Bei einer Ruptur des vorderen Kreuzbands kann zusätzlich zur Rekonstruktion des verletzten Bandes eine seine sogenannte „Tenodese“ durchgeführt werden. Dabei wird ein Sehnenstreifen auf der Außenseite des Kniegelenks umgeleitet und am Knochen fixiert, um die Rotationsstabilität des Knies zu verbessern und das Risiko einer erneuten Verletzung zu senken (siehe dazu auch den Artikel „Ein Kreuzband kommt selten allein“).
Eine Tenodese kann also hilfreich sein – braucht es aber nicht in jedem Fall. Sie ist mit einer etwas aufwendigeren Operation verbunden und kann in manchen Fällen zu Bewegungseinschränkungen oder vermehrter Narbengewebebildung führen.
Deshalb ist die Entscheidung individuell abzuwägen. Faktoren wie Alter, Geschlecht, sportliches Risikoverhalten, Verletzungsmuster und anatomische Besonderheiten spielen dabei eine wichtige Rolle. Die Abbildung links zeigt einen Auszug aus der Web basierten Anwendung.
Um zu überprüfen, wie erfolgreich eine Entscheidung im Nachhinein war, werden die klinischen Ergebnisse der Patienten über 2 Jahre hinweg mit standardisierten Fragebögen erhoben (nach 6-, 12- und 24 Monaten). Dabei wird unter anderem erfasst ob in den zwei Jahren nach der Operation erneut Verletzungen, Bewegungseinschränkungen oder andere Komplikationen aufgetreten sind.
Diese Daten – kombiniert mit den individuellen Patienteninformationen – bilden das „Futter“ für das Machine-Learning-Modell. Das Modell erkennt, welche Faktoren-Kombinationen für oder gegen eine Tenodese sprechen und liefert anschließend eine prozentuale Einschätzung, wie empfehlenswert der Eingriff im konkreten Fall ist.

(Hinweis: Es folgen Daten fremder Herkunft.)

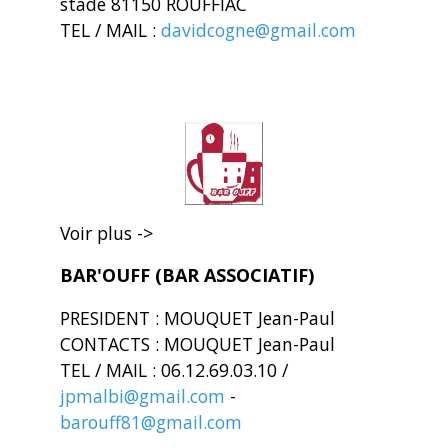
stade 81150 ROUFFIAC
TEL / MAIL :
davidcogne@gmail.com
Voir plus ->
BAR'OUFF (BAR ASSOCIATIF)
PRESIDENT : MOUQUET Jean-Paul
CONTACTS : MOUQUET Jean-Paul
TEL / MAIL : 06.12.69.03.10 /
jpmalbi@gmail.com
-
barouff81@gmail.com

Wichtig: Das Modell ersetzt die Entscheidung der Ärztin oder des Arztes nicht – es unterstützt sie dabei.
Ausblick – KI in Knie- und Schulterchirurgie
Der Einsatz von Machine Learning in der Medizin steckt noch in den Anfängen – das Potenzial ist jedoch groß. Durch die fortlaufende Sammlung und Auswertung von Patientendaten kann das Modell stetig verbessert werden. Jede neue Information trägt dazu bei, die Vorhersagen präziser zu machen und das Wissen über erfolgreiche Behandlungsstrategien zu erweitern.

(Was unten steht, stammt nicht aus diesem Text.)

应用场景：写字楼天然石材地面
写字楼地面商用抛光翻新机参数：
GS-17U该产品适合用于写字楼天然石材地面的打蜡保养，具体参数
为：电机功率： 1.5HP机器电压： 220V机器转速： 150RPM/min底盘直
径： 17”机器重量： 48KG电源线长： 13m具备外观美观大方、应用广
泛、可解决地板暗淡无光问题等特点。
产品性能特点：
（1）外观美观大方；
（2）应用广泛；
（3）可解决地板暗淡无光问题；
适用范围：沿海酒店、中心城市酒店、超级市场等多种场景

Was derzeit bei der Entscheidung zur Tenodese Anwendung findet, könnte künftig auch bei anderen Eingriffen am Knie oder auch im Bereich der Schulterchirurgie hilfreich sein. So kann Machine Learning langfristig dazu beitragen, Behandlungsentscheidungen immer präziser und individueller zu gestalten.
Das Ziel ist jedenfalls klar: Für jede Patientin und jeden Patienten eine objektive, individuell passende Entscheidung zu treffen – als Grundlage für die bestmögliche Rehabilitation und eine erfolgreiche und sichere Rückkehr zu ihren gewünschten sportlichen Aktivitäten.